The Arctic Circle

By Kristina Marie Darling


BlazeVOX
October 2014
978-1609641955


 

Mercy


Wind shook the fence around our yard. A shadow appeared beneath the window. But it wasn't the marble statue or a deer. It wasn't the birdbath with its small store of ice. The shadow was cast by your first wife, returning after our wedding. So long after she'd left that you'd stopped watching for signs.

 

The garden was all thistle and frost. I was surprised she recognized the small iron gate, the iced-over trees. For years I had been living in her house, wearing her clothes, answering to her name.

I could no longer step outside without my hands shaking.  Your real wife stood there like a buck, waiting to charge.

 

Solstice


After you left for work, my hair lightened. My mouth turned the color of your first wife's favorite lipstick: light pink, with the tiniest hint of shimmer. I placed my old clothes in boxes, started to label them. Then I struck a match, lit them all on fire.

 

When you got home, dinner was waiting. Forks and knives glittered next to our plates. Before long you saw the heap of ashes in the living room. I had swept them into a little pile beneath the armchair. But you never asked how the fire started.

You stood there with your hair slicked backed, smiling. Then you touched my blonde hair, my pale pink lips, and said, This is why I married you . . . 

 

Avalanche


Little dishes lined the cabinet above the stove. When we moved into the house, I made you coffee every morning.

 

The stove was old, but I didn't expect it to turn the bottom of the kettle black. I poured your coffee into a china cup. You drank it slowly because it never tasted right. I always made too much, and you didn't want me to know. So when you left for the office, you took the cup and saucer with you.

The dishes started to disappear.

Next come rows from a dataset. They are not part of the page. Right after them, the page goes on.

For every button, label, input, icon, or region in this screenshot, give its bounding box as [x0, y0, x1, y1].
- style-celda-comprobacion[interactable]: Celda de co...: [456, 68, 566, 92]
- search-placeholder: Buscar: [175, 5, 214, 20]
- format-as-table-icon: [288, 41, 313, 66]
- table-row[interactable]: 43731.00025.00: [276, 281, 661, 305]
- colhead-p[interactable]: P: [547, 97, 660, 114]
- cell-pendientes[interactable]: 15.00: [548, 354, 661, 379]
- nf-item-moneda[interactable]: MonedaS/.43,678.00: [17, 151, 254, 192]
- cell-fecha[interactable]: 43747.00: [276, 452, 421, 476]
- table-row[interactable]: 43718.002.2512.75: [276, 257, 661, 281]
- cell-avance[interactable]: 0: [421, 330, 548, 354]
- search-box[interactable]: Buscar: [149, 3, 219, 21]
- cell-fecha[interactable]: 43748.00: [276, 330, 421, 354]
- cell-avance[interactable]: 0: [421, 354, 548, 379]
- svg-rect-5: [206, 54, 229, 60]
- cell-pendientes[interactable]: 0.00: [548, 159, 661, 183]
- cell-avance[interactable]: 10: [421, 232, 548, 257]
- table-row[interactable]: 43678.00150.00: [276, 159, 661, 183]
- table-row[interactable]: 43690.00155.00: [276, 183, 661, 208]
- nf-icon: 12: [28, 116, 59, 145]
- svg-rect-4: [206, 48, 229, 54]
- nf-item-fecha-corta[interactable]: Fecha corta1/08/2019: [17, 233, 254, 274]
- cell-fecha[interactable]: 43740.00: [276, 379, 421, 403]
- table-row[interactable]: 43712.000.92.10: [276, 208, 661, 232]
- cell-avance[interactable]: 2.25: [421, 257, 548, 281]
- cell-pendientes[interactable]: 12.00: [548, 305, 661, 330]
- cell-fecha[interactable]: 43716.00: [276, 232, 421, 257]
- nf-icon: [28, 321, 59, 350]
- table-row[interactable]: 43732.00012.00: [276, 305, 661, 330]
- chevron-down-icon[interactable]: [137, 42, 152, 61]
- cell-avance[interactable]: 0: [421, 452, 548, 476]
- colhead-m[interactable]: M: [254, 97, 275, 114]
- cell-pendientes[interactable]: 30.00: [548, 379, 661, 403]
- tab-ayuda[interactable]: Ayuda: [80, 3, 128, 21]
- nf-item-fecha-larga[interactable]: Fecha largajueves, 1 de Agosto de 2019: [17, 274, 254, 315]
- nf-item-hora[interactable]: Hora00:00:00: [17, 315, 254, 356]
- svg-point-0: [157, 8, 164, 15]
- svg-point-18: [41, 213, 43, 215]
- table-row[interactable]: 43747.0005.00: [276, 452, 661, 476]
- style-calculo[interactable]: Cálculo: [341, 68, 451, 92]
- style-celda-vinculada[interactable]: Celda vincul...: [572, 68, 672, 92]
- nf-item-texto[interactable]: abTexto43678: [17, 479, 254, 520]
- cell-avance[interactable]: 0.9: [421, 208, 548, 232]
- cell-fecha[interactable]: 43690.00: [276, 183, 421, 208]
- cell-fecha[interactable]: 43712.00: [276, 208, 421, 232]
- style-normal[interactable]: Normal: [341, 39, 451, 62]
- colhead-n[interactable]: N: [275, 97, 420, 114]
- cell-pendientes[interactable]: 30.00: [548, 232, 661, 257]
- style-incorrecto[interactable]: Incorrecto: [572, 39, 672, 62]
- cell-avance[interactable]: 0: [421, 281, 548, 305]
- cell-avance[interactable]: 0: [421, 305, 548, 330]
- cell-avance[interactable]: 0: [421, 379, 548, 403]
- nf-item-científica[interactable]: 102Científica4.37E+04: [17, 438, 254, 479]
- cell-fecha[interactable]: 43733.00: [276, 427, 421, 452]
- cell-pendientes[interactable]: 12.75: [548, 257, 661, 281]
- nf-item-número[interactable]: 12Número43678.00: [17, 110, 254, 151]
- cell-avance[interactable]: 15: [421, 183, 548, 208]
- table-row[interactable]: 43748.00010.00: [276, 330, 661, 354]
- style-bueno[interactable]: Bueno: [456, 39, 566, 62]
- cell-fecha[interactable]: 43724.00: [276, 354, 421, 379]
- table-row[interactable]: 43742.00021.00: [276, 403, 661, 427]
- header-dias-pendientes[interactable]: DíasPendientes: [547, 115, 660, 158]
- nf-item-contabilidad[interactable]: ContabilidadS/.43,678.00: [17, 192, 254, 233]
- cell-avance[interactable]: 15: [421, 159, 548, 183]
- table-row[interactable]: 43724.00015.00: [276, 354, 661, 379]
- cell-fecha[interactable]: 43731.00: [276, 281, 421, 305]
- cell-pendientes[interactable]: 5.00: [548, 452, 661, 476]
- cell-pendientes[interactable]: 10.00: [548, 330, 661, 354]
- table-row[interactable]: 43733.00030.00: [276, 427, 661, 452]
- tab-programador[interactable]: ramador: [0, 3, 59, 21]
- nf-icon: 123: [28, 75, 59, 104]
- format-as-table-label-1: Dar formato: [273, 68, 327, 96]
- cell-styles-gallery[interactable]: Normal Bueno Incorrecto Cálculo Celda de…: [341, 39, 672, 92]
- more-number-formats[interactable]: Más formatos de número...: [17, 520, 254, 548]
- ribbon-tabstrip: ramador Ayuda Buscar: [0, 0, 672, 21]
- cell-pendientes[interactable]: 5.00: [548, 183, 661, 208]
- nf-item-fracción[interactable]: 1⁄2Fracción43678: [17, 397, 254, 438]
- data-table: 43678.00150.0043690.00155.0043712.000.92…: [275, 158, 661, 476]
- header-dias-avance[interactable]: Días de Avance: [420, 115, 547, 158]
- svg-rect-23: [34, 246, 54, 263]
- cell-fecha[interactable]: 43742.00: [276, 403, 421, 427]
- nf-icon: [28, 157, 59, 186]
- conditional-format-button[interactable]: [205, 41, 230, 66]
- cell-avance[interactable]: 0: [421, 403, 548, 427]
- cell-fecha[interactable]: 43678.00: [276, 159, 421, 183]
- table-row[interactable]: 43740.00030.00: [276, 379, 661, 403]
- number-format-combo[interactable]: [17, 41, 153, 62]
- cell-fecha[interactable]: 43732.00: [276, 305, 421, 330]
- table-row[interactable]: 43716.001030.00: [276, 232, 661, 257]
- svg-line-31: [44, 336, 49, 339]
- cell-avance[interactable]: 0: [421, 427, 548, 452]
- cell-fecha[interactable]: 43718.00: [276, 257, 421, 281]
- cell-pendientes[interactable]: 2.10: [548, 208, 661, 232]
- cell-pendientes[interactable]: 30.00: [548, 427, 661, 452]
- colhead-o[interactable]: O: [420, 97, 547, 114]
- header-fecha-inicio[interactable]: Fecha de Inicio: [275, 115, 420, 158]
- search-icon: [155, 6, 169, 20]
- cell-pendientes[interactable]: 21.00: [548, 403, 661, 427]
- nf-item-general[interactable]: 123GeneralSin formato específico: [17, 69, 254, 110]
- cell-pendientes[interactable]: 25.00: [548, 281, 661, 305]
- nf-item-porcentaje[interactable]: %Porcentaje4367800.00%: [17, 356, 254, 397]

Before long the cabinet was almost empty. Then one morning as I made your coffee, my ring fell in the cup. I knew it was only a matter of time before everything else would be carried away.

 

The Arctic Circle


Sometimes at night you disappeared. You were only a heap of blankets, not even a body but the crumpled sheets in an empty bed.

 

When you left I tried to follow you, worried the neighbors would find you shivering in the street. You had a strange way of showing affection. Once you sent me a letter after you went missing. I never opened it, afraid it warned me of divorce or suicide. The plain white envelope had been mailed from Greenland, Norway, or Alaska; I know it was somewhere north of here.

After you disappeared for the last time, I wondered if the needle on your compass could be trusted. There's a difference between ordinary north and true north, and I had never even bothered to explain it to you.

 

Snow


The day we met, you were walking your dog in the park. It was windy. We could sense the blizzard coming, heaving its frost and the dead weight of the snowflakes.

 

I tried to tell you my name, but hair kept blowing in my eyes. The storm twisted my statements into questions: I'm not married? I remind you of...? I started to imagine the other women you talked to, their silk dresses and long winter coats. Then you shook your head as though you knew.

When you walked away, I remembered that the location of the Arctic Circle has been known to shift. I made a list of the precautions I would take. By then the blizzard had already come.          

 

Mirage


When I woke in the middle of the night, I saw another woman in the glass. She looked the way I had always imagined your first wife: white blonde, pink lipstick with a hint of sparkle.

 

I climbed back into bed and you asked me why I was shivering. I told you I was cold, but really I wasn't. I knew I could never sleep in the same house as her. That was when I noticed something glittering on the side of your mouth. I told myself I was imagining things, but even I didn't believe it.

After we'd been married a few years, things started to make sense. You never told me the house was haunted because you hoped it wasn't. Every night, when you thought I was sleeping, you kissed that woman on the other side of the mirror.

 

Your Only Wife

I.

In the beginning, you had imagined something different. So I can only try harder: hair curled, waist cinched, and every ribbon stitched in place. You watch my hands buttoning and unbuttoning that elaborate dress. The endless lace rustling at my feet. But nothing seems to move you. Our room grows colder and colder. There's no furnace, no telephone, and the matches in your suit pocket have already been burned. A milky haze settles in your eyes. Near the window, a flock of birds gather together for warmth.


II.

Before long snow descends on our enormous house. I keep trying to warm the endless rooms. You sense that what you had imagined is impossible: the faint music, the chandeliers, and the bride's mind gone pale with waiting. I know I think too much about the weather. So I give back each of your vows, place that white envelope in your shaking hand. The wax seal dark as the inside of a cabinet, or my mouth trying and trying to say your name. That's when the air grows even colder. I can still feel the weight of that magnificent ring on my finger.